I was walking around one of the many electronics malls here in Shenzhen, when I came across this booth. At said booth I purchased an OEM Intel ipw2195 miniPCI card, which is great because the PCMCIA slots on my lappie are going, going, gone... Ok, the're not really gone, just unreliable, and I can't really afford a new laptop just yet. Among other things I also bought a replacement keyboard to a Toshiba Satellite 1005 that's currently set up as my wireless router. Well, the guy must have been feeling generous, or really wanted to get rid of this thing, but long story short, he just gave me an Acer Bluetooth PCMCIA card, free.
It's marked BT-100 in the front, Acer Shuttle Bluetooth card. I can't find anything on the web about this card. It's as if it doesn't even exist. In fact, I can't even find Windows drivers for the thing. According to pccardctl it's an "Acer Communications & Multimedia Inc.", "Bluetooth Demo Card v1.0", with function Serial. When I plug the card in, dmesg states that it's been recognized and the PC loads serial_cs, leaving the card accessible through /dev/ttyS3. I'm thinking, great! I can use it. However, I've checked every single howto on the web, and they all say I have to check out bluetooth devices with hciconfig, hcitool, etc. The problem is these programs don't find any available interfaces on my laptop. I should also say that "cat /dev/ttyS3" as root doesn't do much, which just means there is no data stream coming in, which makes sense since there is nothing connected to it.

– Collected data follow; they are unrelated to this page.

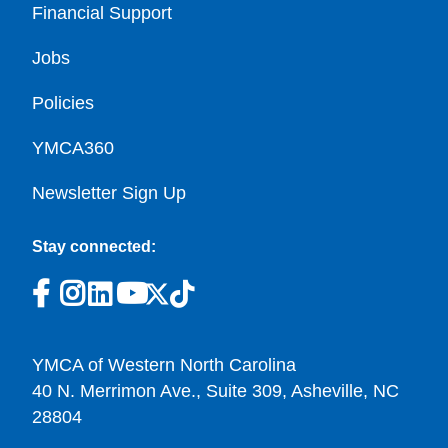
Financial Support
Jobs
Policies
YMCA360
Newsletter Sign Up
Stay connected:
YMCA of Western North Carolina
40 N. Merrimon Ave., Suite 309, Asheville, NC
28804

What am I missing? Is this the wrong driver? Is there another way of getting this card to talk to other bluetooth devices given that it's been mapped directly to /dev/ttyS3? Ultimately I'd like my bluetooth GPS to connect to the laptop through this bluetooth card, so I can use it with gpsdrive. It seems to me there shouldn't have to be anything too magical necessary since the card appears to be communicating with the rest of the hardware through /dev/ttyS3. Isn't hciconfig just a way of mapping hardware to a particular tty, or am I misunderstanding the role of hci-utils? I know I'm probably better off buying a USB dongle, but that's not really the point. I didn't need or want a bluetooth receiver until I was given this one (like they say, first one's free...).
Thanks!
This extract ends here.